Manchmal ist aufgrund der Umstellung zum Elternsein kein Raum dafür, in der Wochenbettzeit die Geburt zu reflektieren. Dann kann ein Gespräch zu einem späteren Zeitpunkt durchgeführt werden.
Wie kann die Reflektion darüber hinaus unterstützt werden? Welche äußere Anwendung empfiehlst du?
Die natürlichste Möglichkeit ist die Berührung. Liebevolle und achtsame Berührungen geben uns Halt und Schutz und entspannen bis in die Seele hinein. Als einfache Geste zum Beispiel in einer liebevollen Umarmung, das heißt, der Partner umarmt die Mutter, die Mutter hält ihr Kind schützend im Arm. Aber auch ein passendes Öl*, achtsam auf die Haut aufgetragen, kann wahre Wunder wirken bei Mutter und Kind. Bei schwerer Geburt für das Kind bietet sich hier die tägliche Pflege auf dem Wickeltisch an. Um als Mutter die Geburtssituation leichter anzunehmen, kann zum Beispiel eine vorhandene Kaiserschnittnarbe täglich eingerieben werden. Auch rhythmische Einreibungen, von der Hebamme ausgeführt, wirken im Wochenbett entlastend.
* Eine gebrauchsfertige Mischung und kompetente Beratung für das passende Öl erhältst du in deiner Apotheke.

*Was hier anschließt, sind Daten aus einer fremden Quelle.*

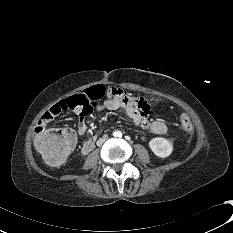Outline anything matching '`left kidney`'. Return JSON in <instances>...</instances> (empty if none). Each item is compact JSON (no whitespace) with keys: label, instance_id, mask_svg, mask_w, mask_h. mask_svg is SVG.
<instances>
[{"label":"left kidney","instance_id":"left-kidney-1","mask_svg":"<svg viewBox=\"0 0 233 233\" xmlns=\"http://www.w3.org/2000/svg\"><path fill=\"white\" fill-rule=\"evenodd\" d=\"M149 147L151 151L160 158H166L170 156L173 151V144L166 138L156 137L149 141Z\"/></svg>","mask_w":233,"mask_h":233}]
</instances>
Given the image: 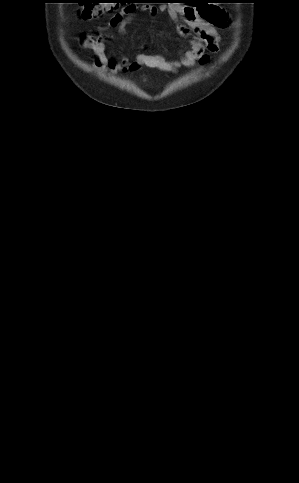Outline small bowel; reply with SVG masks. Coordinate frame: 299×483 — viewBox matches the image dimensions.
Instances as JSON below:
<instances>
[{
  "mask_svg": "<svg viewBox=\"0 0 299 483\" xmlns=\"http://www.w3.org/2000/svg\"><path fill=\"white\" fill-rule=\"evenodd\" d=\"M156 15L165 11L176 22L178 33L190 39V48L181 52L177 60H168L161 55L139 54L132 61L128 59L117 60L106 54L105 30L92 31L83 35L81 44L83 49L91 56L95 66L105 72L135 71L142 66L157 68L163 71L176 73L181 67H193L196 64L206 63L210 55L219 50L220 35L217 26L227 22L225 11L213 4H205L204 9L208 18H202L198 6L171 4L167 6L130 5L115 14L108 22L107 28L114 29L118 34H125L127 25L137 10ZM195 35V37L193 36Z\"/></svg>",
  "mask_w": 299,
  "mask_h": 483,
  "instance_id": "1",
  "label": "small bowel"
}]
</instances>
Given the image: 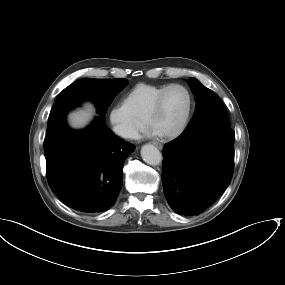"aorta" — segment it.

Neu im Naturwichte Blog: Julia Grebner, Hebamme
Meine Schwerpunkte
• Geburtshilfe
• Elternberaterin für frühe Kindheit und Medienpädagogik
• Anthroposophisch zertifizierte Hebamme
• Verschiedene Dozententätigkeiten
Das zeichnet mich und meine Arbeit aus
Gebärende in ihrem individuellen Geburtsprozess zu begleiten ist für mich eine spannende und erfüllende Aufgabe. Das anthroposophische Menschenbild als integraler Bestandteil meiner Hebammenarbeit unterstützt mich dabei. Dies findet einerseits Ausdruck in der Anwendung von rhythmischen Einreibungen und anthroposophischen Arzneimitteln, andererseits meiner inneren Haltung gegenüber dem Werdenden. Dabei geht es mir darum, den einzigartigen, jeder Geburt innewohnenden Moment für die Familie erlebbar zu machen. Privat begleite ich meine vier Kinder auf ihrem individuellen Weg ins Erwachsen werden und liebe es, mich in der freien Zeit mit meinem Naturgarten, Brot backen oder Schreiben zu beschäftigen.